● **What you have to do**:
Make a verbatim copy of the records; pictures stay out.

● **Saved data entries**:
::::

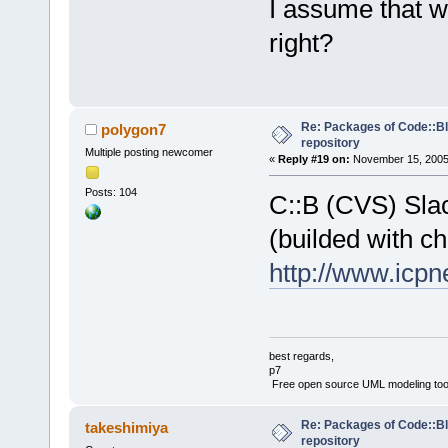
I assume that w
right?
Re: Packages of Code::Blo
polygon7
repository
Multiple posting newcomer
«
Reply #19 on:
November 15, 2005,
Posts: 104
C::B (CVS) Sla
(builded with ch
http://www.icpn
best regards,
p7
Free open source UML modeling too
Re: Packages of Code::Blo
takeshimiya
repository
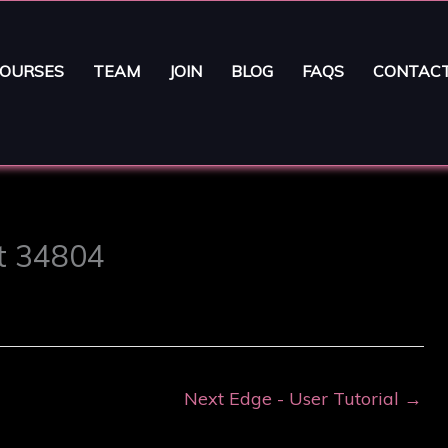
OURSES
TEAM
JOIN
BLOG
FAQS
CONTAC
st 34804
Next Edge - User Tutorial
→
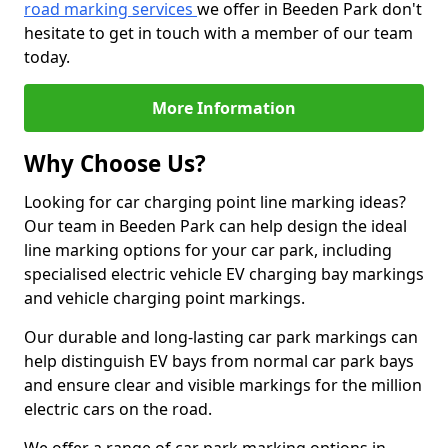
road marking services
we offer in Beeden Park don't
hesitate to get in touch with a member of our team
today.
More Information
Why Choose Us?
Looking for car charging point line marking ideas?
Our team in Beeden Park can help design the ideal
line marking options for your car park, including
specialised electric vehicle EV charging bay markings
and vehicle charging point markings.
Our durable and long-lasting car park markings can
help distinguish EV bays from normal car park bays
and ensure clear and visible markings for the million
electric cars on the road.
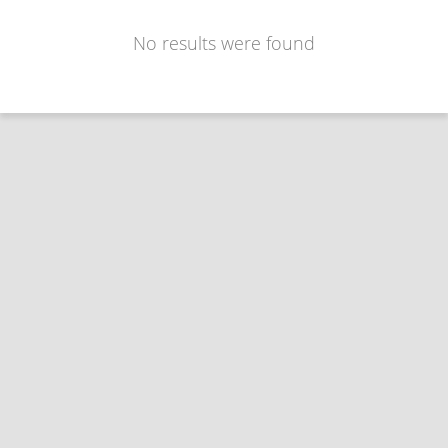
No results were found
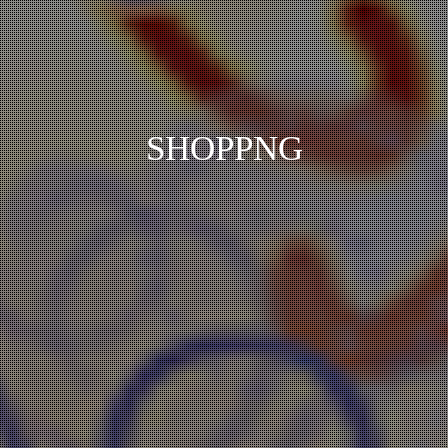
SHOPPNG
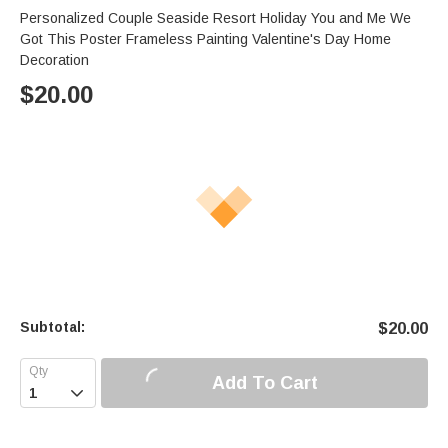
Personalized Couple Seaside Resort Holiday You and Me We
Got This Poster Frameless Painting Valentine's Day Home
Decoration
$
20.00
Subtotal:
$
20.00
Add To Cart

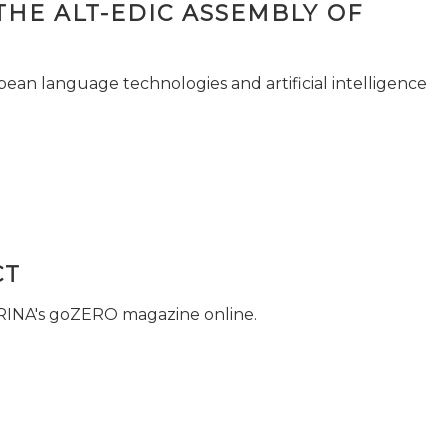
THE ALT-EDIC ASSEMBLY OF
pean language technologies and artificial intelligence
CT
 RINA's goZERO magazine online.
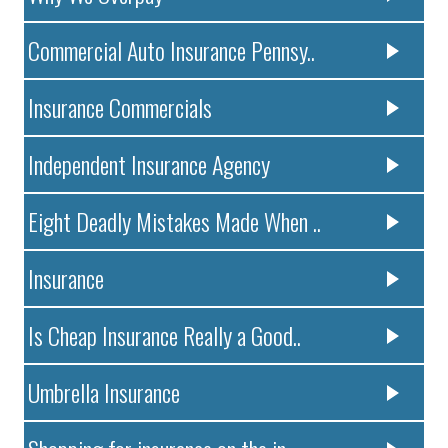
Commercial Auto Insurance Pennsy..
Insurance Commercials
Independent Insurance Agency
Eight Deadly Mistakes Made When ..
Insurance
Is Cheap Insurance Really a Good..
Umbrella Insurance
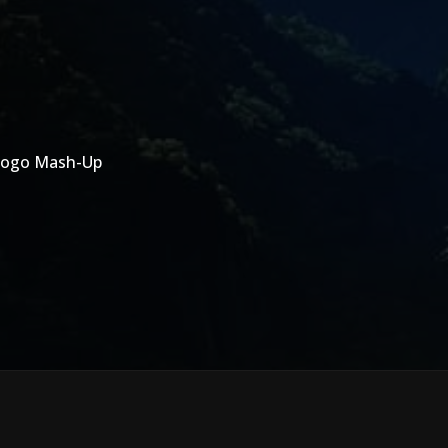
 Logo Mash-Up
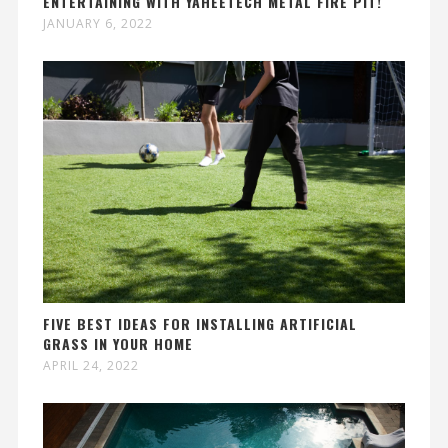
ENTERTAINING WITH YAHEETECH METAL FIRE PIT!
JANUARY 6, 2022
FIVE BEST IDEAS FOR INSTALLING ARTIFICIAL
GRASS IN YOUR HOME
APRIL 24, 2022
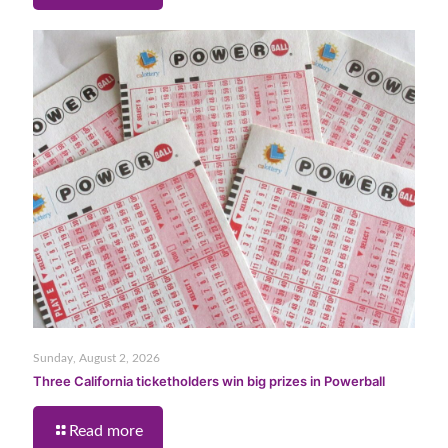
Sunday, August 2, 2026
Three California ticketholders win big prizes in Powerball
Read more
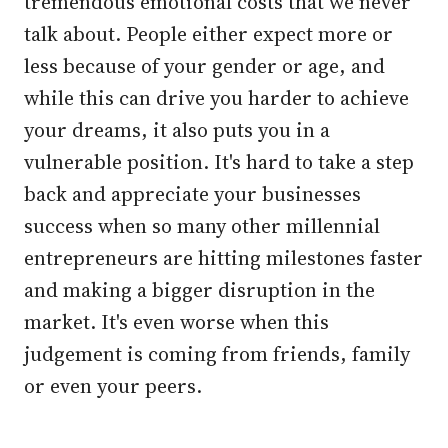
tremendous emotional costs that we never
talk about. People either expect more or
less because of your gender or age, and
while this can drive you harder to achieve
your dreams, it also puts you in a
vulnerable position. It's hard to take a step
back and appreciate your businesses
success when so many other millennial
entrepreneurs are hitting milestones faster
and making a bigger disruption in the
market. It's even worse when this
judgement is coming from friends, family
or even your peers.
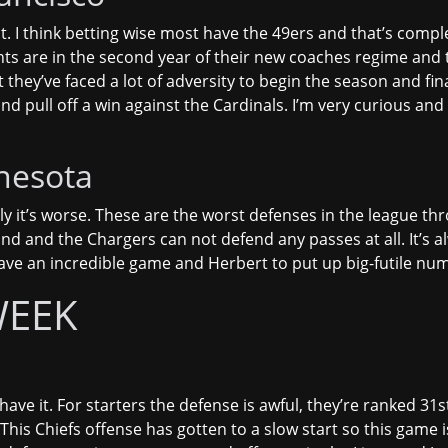
t. I think betting wise most have the 49ers and that’s comple
ts are in the second year of their new coaches regime and th
they’ve faced a lot of adversity to begin the season and fin
 and pull off a win against the Cardinals. I’m very curious an
nesota
lly it’s worse. These are the worst defenses in the league th
nd and the Chargers can not defend any passes at all. It’s al
ave an incredible game and Herbert to put up big-futile num
WEEK
ave it. For starters the defense is awful, they’re ranked 31
This Chiefs offense has gotten to a slow start so this game 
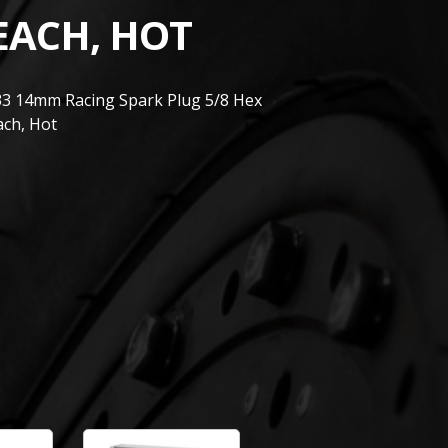
EACH, HOT
33 14mm Racing Spark Plug 5/8 Hex
ach, Hot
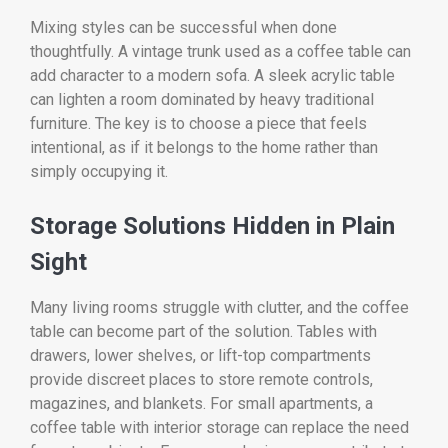
Mixing styles can be successful when done
thoughtfully. A vintage trunk used as a coffee table can
add character to a modern sofa. A sleek acrylic table
can lighten a room dominated by heavy traditional
furniture. The key is to choose a piece that feels
intentional, as if it belongs to the home rather than
simply occupying it.
Storage Solutions Hidden in Plain
Sight
Many living rooms struggle with clutter, and the coffee
table can become part of the solution. Tables with
drawers, lower shelves, or lift-top compartments
provide discreet places to store remote controls,
magazines, and blankets. For small apartments, a
coffee table with interior storage can replace the need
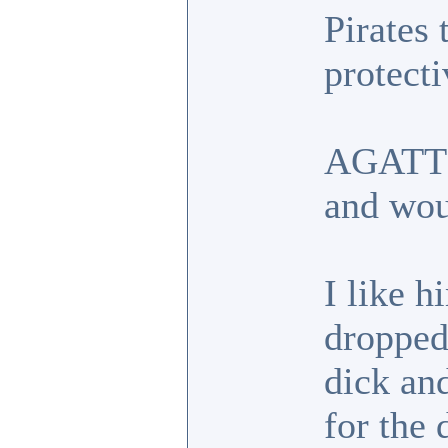
Pirates 
protecti
AGATT g
and wou
I like h
dropped.
dick an
for the 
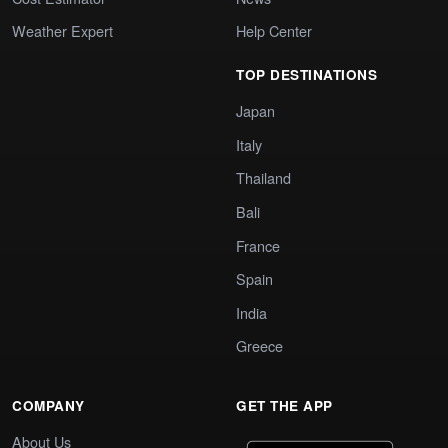
Weather Expert
Help Center
TOP DESTINATIONS
Japan
Italy
Thailand
Bali
France
Spain
India
Greece
COMPANY
GET THE APP
About Us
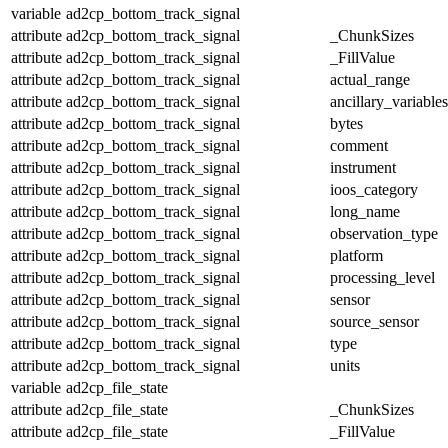
variable
ad2cp_bottom_track_signal
attribute
ad2cp_bottom_track_signal
_ChunkSizes
attribute
ad2cp_bottom_track_signal
_FillValue
attribute
ad2cp_bottom_track_signal
actual_range
attribute
ad2cp_bottom_track_signal
ancillary_variables
attribute
ad2cp_bottom_track_signal
bytes
attribute
ad2cp_bottom_track_signal
comment
attribute
ad2cp_bottom_track_signal
instrument
attribute
ad2cp_bottom_track_signal
ioos_category
attribute
ad2cp_bottom_track_signal
long_name
attribute
ad2cp_bottom_track_signal
observation_type
attribute
ad2cp_bottom_track_signal
platform
attribute
ad2cp_bottom_track_signal
processing_level
attribute
ad2cp_bottom_track_signal
sensor
attribute
ad2cp_bottom_track_signal
source_sensor
attribute
ad2cp_bottom_track_signal
type
attribute
ad2cp_bottom_track_signal
units
variable
ad2cp_file_state
attribute
ad2cp_file_state
_ChunkSizes
attribute
ad2cp_file_state
_FillValue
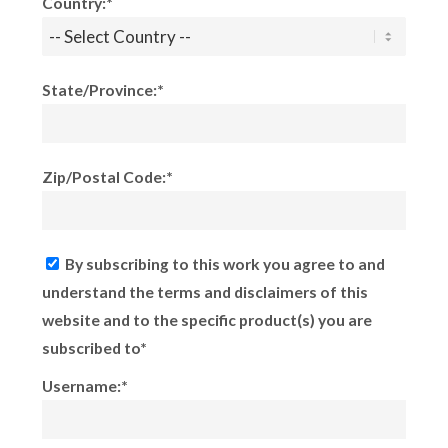
Country:*
State/Province:*
Zip/Postal Code:*
By subscribing to this work you agree to and
understand the terms and disclaimers of this
website and to the specific product(s) you are
subscribed to*
Username:*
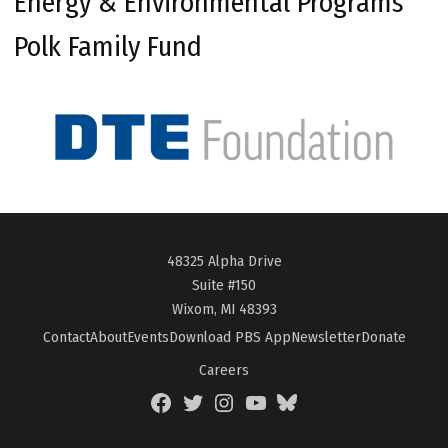
Energy & Environmental Programs
Polk Family Fund
48325 Alpha Drive
Suite #150
Wixom, MI 48393
Contact
About
Events
Download PBS App
Newsletter
Donate
Careers
Facebook
Twitter
Instagram
YouTube
BlueSky
Page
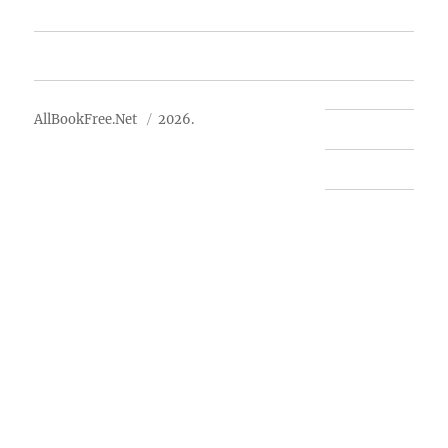
Advertise
About Us
AllBookFree.Net
2026.
Contact Us
Privacy Policy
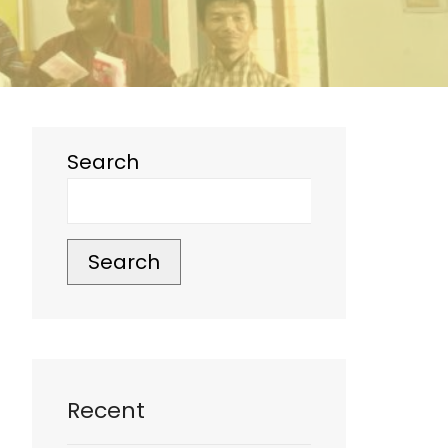
Search
Search
Recent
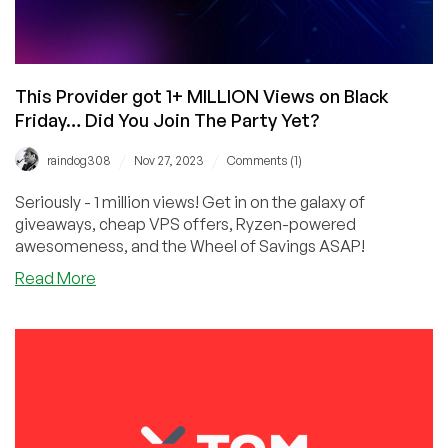
This Provider got 1+ MILLION Views on Black
Friday… Did You Join The Party Yet?
/
/
raindog308
Nov 27, 2023
Comments (1)
Seriously - 1 million views! Get in on the galaxy of
giveaways, cheap VPS offers, Ryzen-powered
awesomeness, and the Wheel of Savings ASAP!
about
Read More
This
Provider
got
1+
MILLION
Views
on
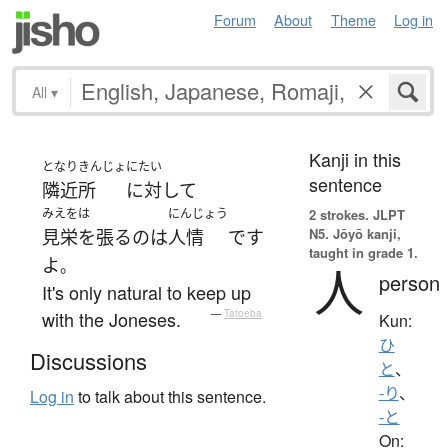
Forum
About
Theme
Log in
All
▾
Kanji in this
となりきんじょ
にたい
sentence
隣近所
に対して
みえをは
にんじょう
2 strokes.
JLPT
N5. Jōyō kanji,
見栄を張る
の
は
人情
です
taught in grade 1.
よ
。
人
person
It's only natural to keep up
with the Joneses.
—
Tatoeba
Kun:
ひ
Discussions
と
、
-り
、
Log in
to talk about this sentence.
-と
On:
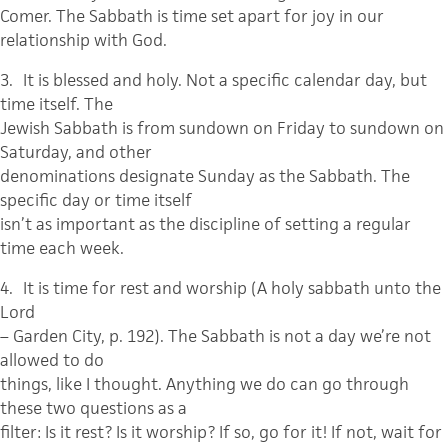
Comer. The Sabbath is time set apart for joy in our
relationship with God.
3.
It is blessed and holy. Not a specific calendar day, but
time itself.
The
Jewish Sabbath is from sundown on Friday to sundown on
Saturday, and other
denominations designate Sunday as the Sabbath. The
specific day or time itself
isn’t as important as the discipline of setting a regular
time each week.
4.
It is time for rest and worship
(A holy sabbath unto the
Lord
– Garden City, p. 192). The Sabbath is not a day we’re not
allowed to do
things, like I thought. Anything we do can go through
these two questions as a
filter: Is it rest? Is it worship? If so, go for it! If not, wait for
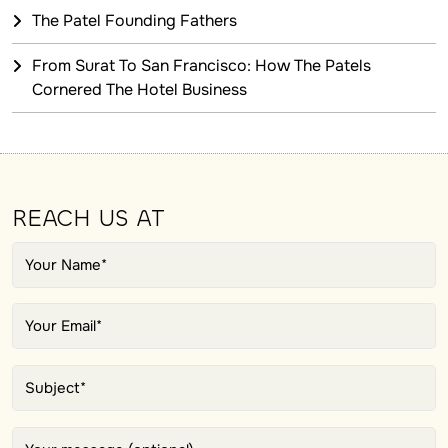
The Patel Founding Fathers
From Surat To San Francisco: How The Patels
Cornered The Hotel Business
REACH US AT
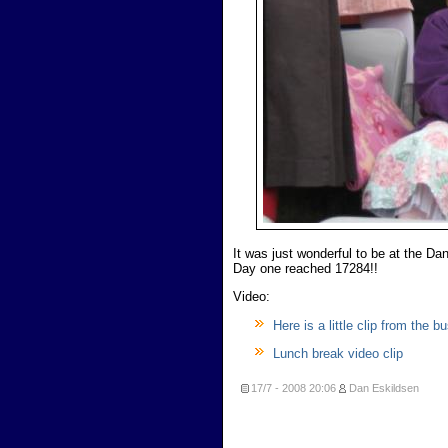
It was just wonderful to be at the Da
Day one reached 17284!!
Video:
Here is a little clip from the 
Lunch break video clip
17/7 - 2008
20:06
Dan Eskildsen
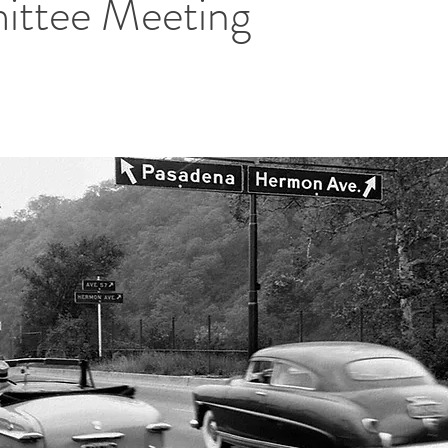
ttee Meeting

::::

● **Your response**:
I assume that w
right?
Re: Packages of Code::Blo
polygon7
repository
Multiple posting newcomer
«
Reply #19 on:
November 15, 2005,
Posts: 104
C::B (CVS) Sla
(builded with ch
http://www.icpn
best regards,
p7
Free open source UML modeling too
Re: Packages of Code::Blo
takeshimiya
repository
OURSES
TEAM
JOIN
BLOG
FAQS
CONTAC
st 34804
Next Edge - User Tutorial
→
road marking services
we offer in Beeden Park don't
hesitate to get in touch with a member of our team
today.
More Information
Why Choose Us?
Looking for car charging point line marking ideas?
Our team in Beeden Park can help design the ideal
line marking options for your car park, including
specialised electric vehicle EV charging bay markings
and vehicle charging point markings.
Our durable and long-lasting car park markings can
help distinguish EV bays from normal car park bays
and ensure clear and visible markings for the million
electric cars on the road.
No results were found
SHOPPNG
Personalized Couple Seaside Resort Holiday You and Me We
Got This Poster Frameless Painting Valentine's Day Home
Decoration
$
20.00
Subtotal:
$
20.00
Add To Cart

THE ALT-EDIC ASSEMBLY OF
pean language technologies and artificial intelligence
CT
 RINA's goZERO magazine online.
Commercial Auto Insurance Pennsy..
Insurance Commercials
Independent Insurance Agency
Eight Deadly Mistakes Made When ..
Insurance
Is Cheap Insurance Really a Good..
Umbrella Insurance
 Logo Mash-Up
ENTERTAINING WITH YAHEETECH METAL FIRE PIT!
JANUARY 6, 2022
FIVE BEST IDEAS FOR INSTALLING ARTIFICIAL
GRASS IN YOUR HOME
APRIL 24, 2022
Sunday, August 2, 2026
Three California ticketholders win big prizes in Powerball
Read more
tremendous emotional costs that we never
talk about. People either expect more or
less because of your gender or age, and
while this can drive you harder to achieve
your dreams, it also puts you in a
vulnerable position. It's hard to take a step
back and appreciate your businesses
success when so many other millennial
entrepreneurs are hitting milestones faster
and making a bigger disruption in the
market. It's even worse when this
judgement is coming from friends, family
or even your peers.
t. I think betting wise most have the 49ers and that’s comple
ts are in the second year of their new coaches regime and th
they’ve faced a lot of adversity to begin the season and fin
 and pull off a win against the Cardinals. I’m very curious an
nesota
lly it’s worse. These are the worst defenses in the league th
nd and the Chargers can not defend any passes at all. It’s al
ave an incredible game and Herbert to put up big-futile num
WEEK
ave it. For starters the defense is awful, they’re ranked 31
This Chiefs offense has gotten to a slow start so this game 
EACH, HOT
33 14mm Racing Spark Plug 5/8 Hex
ach, Hot
Mixing styles can be successful when done
thoughtfully. A vintage trunk used as a coffee table can
add character to a modern sofa. A sleek acrylic table
can lighten a room dominated by heavy traditional
furniture. The key is to choose a piece that feels
intentional, as if it belongs to the home rather than
simply occupying it.
Storage Solutions Hidden in Plain
Sight
Many living rooms struggle with clutter, and the coffee
table can become part of the solution. Tables with
drawers, lower shelves, or lift-top compartments
provide discreet places to store remote controls,
magazines, and blankets. For small apartments, a
coffee table with interior storage can replace the need
Pirates 
protecti
AGATT g
and wou
I like h
dropped.
dick an
for the 
Weather Expert
Help Center
TOP DESTINATIONS
Japan
Italy
Thailand
Bali
France
Spain
India
Greece
COMPANY
GET THE APP
About Us
variable
ad2cp_bottom_track_signal
attribute
ad2cp_bottom_track_signal
_ChunkSizes
attribute
ad2cp_bottom_track_signal
_FillValue
attribute
ad2cp_bottom_track_signal
actual_range
attribute
ad2cp_bottom_track_signal
ancillary_variables
attribute
ad2cp_bottom_track_signal
bytes
attribute
ad2cp_bottom_track_signal
comment
attribute
ad2cp_bottom_track_signal
instrument
attribute
ad2cp_bottom_track_signal
ioos_category
attribute
ad2cp_bottom_track_signal
long_name
attribute
ad2cp_bottom_track_signal
observation_type
attribute
ad2cp_bottom_track_signal
platform
attribute
ad2cp_bottom_track_signal
processing_level
attribute
ad2cp_bottom_track_signal
sensor
attribute
ad2cp_bottom_track_signal
source_sensor
attribute
ad2cp_bottom_track_signal
type
attribute
ad2cp_bottom_track_signal
units
variable
ad2cp_file_state
attribute
ad2cp_file_state
_ChunkSizes
attribute
ad2cp_file_state
_FillValue
Country:*
State/Province:*
Zip/Postal Code:*
By subscribing to this work you agree to and
understand the terms and disclaimers of this
website and to the specific product(s) you are
subscribed to*
Username:*
Energy & Environmental Programs
Polk Family Fund
48325 Alpha Drive
Suite #150
Wixom, MI 48393
Contact
About
Events
Download PBS App
Newsletter
Donate
Careers
Facebook
Twitter
Instagram
YouTube
BlueSky
Page
Advertise
About Us
AllBookFree.Net
2026.
Contact Us
Privacy Policy
Search
Search
Recent
This Provider got 1+ MILLION Views on Black
Friday… Did You Join The Party Yet?
/
/
raindog308
Nov 27, 2023
Comments (1)
Seriously - 1 million views! Get in on the galaxy of
giveaways, cheap VPS offers, Ryzen-powered
awesomeness, and the Wheel of Savings ASAP!
about
Read More
This
Provider
got
1+
MILLION
Views
on
Forum
About
Theme
Log in
All
▾
Kanji in this
となりきんじょ
にたい
sentence
隣近所
に対して
みえをは
にんじょう
2 strokes.
JLPT
N5. Jōyō kanji,
見栄を張る
の
は
人情
です
taught in grade 1.
よ
。
人
person
It's only natural to keep up
with the Joneses.
—
Tatoeba
Kun:
ひ
Discussions
と
、
-り
、
Log in
to talk about this sentence.
-と
On:
Comer. The Sabbath is time set apart for joy in our
relationship with God.
3.
It is blessed and holy. Not a specific calendar day, but
time itself.
The
Jewish Sabbath is from sundown on Friday to sundown on
Saturday, and other
denominations designate Sunday as the Sabbath. The
specific day or time itself
isn’t as important as the discipline of setting a regular
time each week.
4.
It is time for rest and worship
(A holy sabbath unto the
Lord
– Garden City, p. 192). The Sabbath is not a day we’re not
allowed to do
things, like I thought. Anything we do can go through
these two questions as a
filter: Is it rest? Is it worship? If so, go for it! If not, wait for
The Patel Founding Fathers
From Surat To San Francisco: How The Patels
Cornered The Hotel Business
REACH US AT
It was just wonderful to be at the Da
Day one reached 17284!!
Video:
Here is a little clip from the 
Lunch break video clip
17/7 - 2008
20:06
Dan Eskildsen
ttee Meeting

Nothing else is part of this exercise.